## Work item
Return every entry below exactly as written, minus the pictures.

*** Input records ***

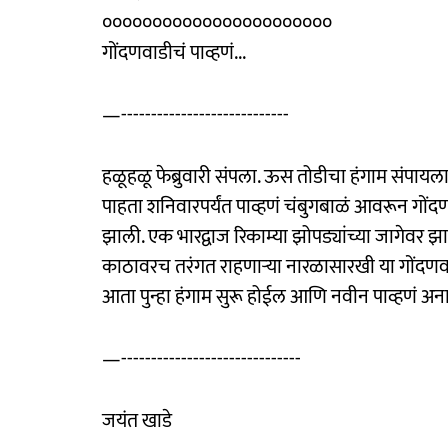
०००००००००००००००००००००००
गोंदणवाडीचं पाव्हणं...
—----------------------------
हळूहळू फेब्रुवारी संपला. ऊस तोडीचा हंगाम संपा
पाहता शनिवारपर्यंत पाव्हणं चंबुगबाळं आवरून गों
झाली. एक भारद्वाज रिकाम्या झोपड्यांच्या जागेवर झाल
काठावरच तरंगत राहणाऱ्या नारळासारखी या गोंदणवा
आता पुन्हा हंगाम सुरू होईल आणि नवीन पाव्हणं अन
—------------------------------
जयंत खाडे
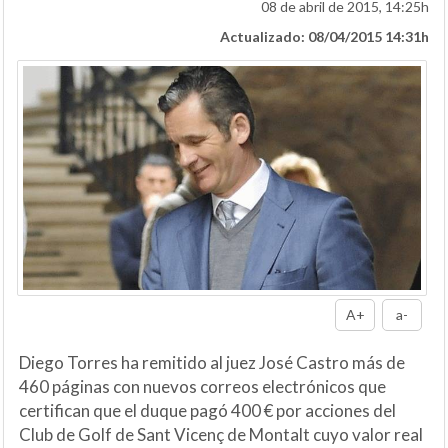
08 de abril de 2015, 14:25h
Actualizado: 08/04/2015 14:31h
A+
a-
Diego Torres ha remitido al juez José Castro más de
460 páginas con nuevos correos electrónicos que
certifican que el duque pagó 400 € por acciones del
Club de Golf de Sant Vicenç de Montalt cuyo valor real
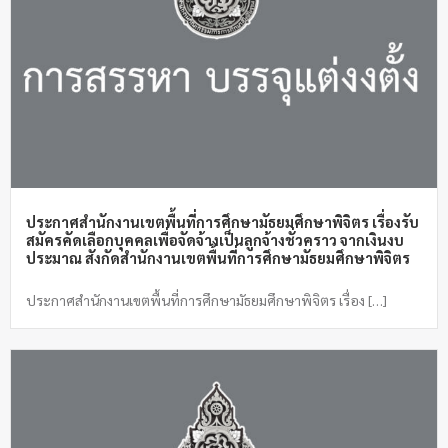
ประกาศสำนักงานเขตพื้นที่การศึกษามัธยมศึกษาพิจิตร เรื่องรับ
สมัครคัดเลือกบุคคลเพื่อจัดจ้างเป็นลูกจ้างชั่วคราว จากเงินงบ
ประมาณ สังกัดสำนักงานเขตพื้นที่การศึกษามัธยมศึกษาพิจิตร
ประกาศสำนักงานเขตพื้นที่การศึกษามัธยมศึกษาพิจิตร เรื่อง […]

***

## Answer box
०००००००००००००००००००००००
गोंदणवाडीचं पाव्हणं...
—----------------------------
हळूहळू फेब्रुवारी संपला. ऊस तोडीचा हंगाम संपा
पाहता शनिवारपर्यंत पाव्हणं चंबुगबाळं आवरून गों
झाली. एक भारद्वाज रिकाम्या झोपड्यांच्या जागेवर झाल
काठावरच तरंगत राहणाऱ्या नारळासारखी या गोंदणवा
आता पुन्हा हंगाम सुरू होईल आणि नवीन पाव्हणं अन
—------------------------------
जयंत खाडे
08 de abril de 2015, 14:25h
Actualizado: 08/04/2015 14:31h
A+
a-
Diego Torres ha remitido al juez José Castro más de
460 páginas con nuevos correos electrónicos que
certifican que el duque pagó 400 € por acciones del
Club de Golf de Sant Vicenç de Montalt cuyo valor real
ประกาศสำนักงานเขตพื้นที่การศึกษามัธยมศึกษาพิจิตร เรื่องรับ
สมัครคัดเลือกบุคคลเพื่อจัดจ้างเป็นลูกจ้างชั่วคราว จากเงินงบ
ประมาณ สังกัดสำนักงานเขตพื้นที่การศึกษามัธยมศึกษาพิจิตร
ประกาศสำนักงานเขตพื้นที่การศึกษามัธยมศึกษาพิจิตร เรื่อง […]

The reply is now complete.